Purpose: Obstructive sleep apnea is a disabling sleep disorder characterized by obstructions or near obstructions of the upper airway. Sleep apnea shares many common features with major depressive disorder, which is a serious psychiatric disorder that can persist despite multiple treatment attempts. The current study utilizes baseline data from a study designed to evaluate the effectiveness of continuous positive airway pressure treatment in patients with comorbid treatment-resistant depression and sleep apnea. The aim of this study is to examine the effectiveness of the Berlin questionnaire in predicting which individuals with treatment-resistant depression have obstructive sleep apnea.
Methods: Eighty-two outpatients with treatment-resistant depression completed the Berlin questionnaire and underwent overnight polysomnography to determine whether they were suffering from undiagnosed obstructive sleep apnea.

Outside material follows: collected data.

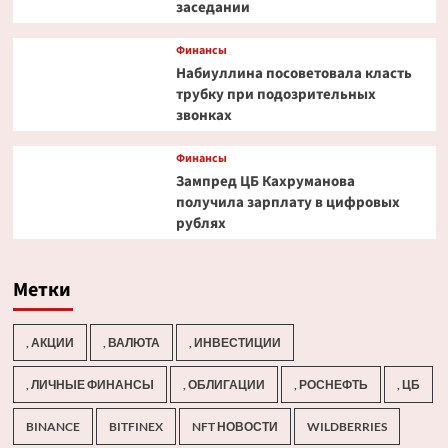
заседании
Финансы
Набиуллина посоветовала класть
трубку при подозрительных
звонках
Финансы
Зампред ЦБ Кахруманова
получила зарплату в цифровых
рублях
Метки
, АКЦИИ
, ВАЛЮТА
, ИНВЕСТИЦИИ
, ЛИЧНЫЕ ФИНАНСЫ
, ОБЛИГАЦИИ
, РОСНЕФТЬ
, ЦБ
BINANCE
BITFINEX
NFT НОВОСТИ
WILDBERRIES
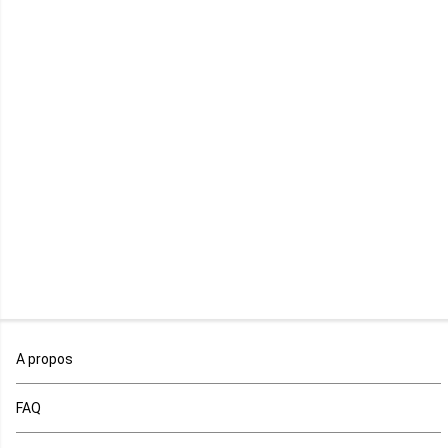
Lesotho
Libye
Libéria
Madagascar
Malawi
Mali
Maroc
A propos
Maurice
FAQ
Mauritanie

Results: Scoring in the high-risk category on the Berlin questionnaire predicted an apnea/hypopnea index greater than 5 with a sensitivity of 25 % and a specificity of 85.4 %, an apnea/hypopnea index greater than 10 with a sensitivity of 24.5 % and a specificity of 91.7 %, and an apnea/hypopnea index greater than 15 with a sensitivity of 22.2 % and a specificity of 92.9 %. The Berlin questionnaire was better at predicting the presence of sleep apnea in our sample of predominantly pre-menopausal women than men, and category 2 of the questionnaire (daytime somnolence) was the poorest predictor of sleep apnea.
Conclusions: The Berlin questionnaire appears to be a valid instrument for ruling out obstructive sleep apnea in treatment-resistant depression and may be a helpful tool in assisting with the allocation of diagnostic resources.